Work through the records below and copy every line that includes "미세먼지는".

:: RECORDED INFORMATION

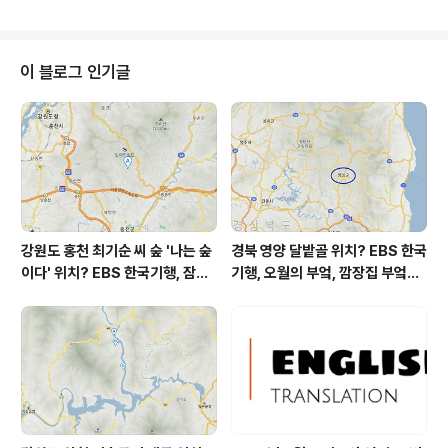
다 아침에 최저기온 영상 22도이고 오후에 최고기온 영상
29도입니다 오전 1시 - 6시 하루 중 최저기온이고 오후 1
3시 - 17시 하루 중 최고기온입니다 * 눈비 올 확률은
위 이미지에서 시간별 기상 상태 참조 대기상황 공기
이 블로그 인기글
질은어제초미세먼지 좋음 = 3 ㎍/m³ 미세먼지는 좋음 =
7 ㎍/m³ 황사는 보통 = 3 ㎍/m³ 자외선 (오후) = 보통
오늘 초미세먼지 좋음 = 10 ㎍/m³ 미세먼지는 좋음 = 21
㎍/m³ 황사는 보통..
강원도 홍천 최기순 씨 숲 '나는 숲
경북 영양 달밭골 위치? EBS 한국
이다' 위치? EBS 한국기행, 잠시
기행, 오월의 부엌, 깜장집 부엌은
쉬어갈래요, 나를 부르는 숲, 홍천
따스했네, 영양군 영양읍 달밭골
군 최기순 씨 캠핑장 펜션 어디? /
어디? / 경상북도 영양군 가볼 만
강원도 홍천군 가볼 만한 곳, (구)
한 곳, 영양읍 상원리. KBS 인간극
까르돈, kbs 인간극장
장 임분노미 할머니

::::

SOLUTION FOR THIS PROBLEM
질은어제초미세먼지 좋음 = 3 ㎍/m³ 미세먼지는 좋음 =
오늘 초미세먼지 좋음 = 10 ㎍/m³ 미세먼지는 좋음 = 21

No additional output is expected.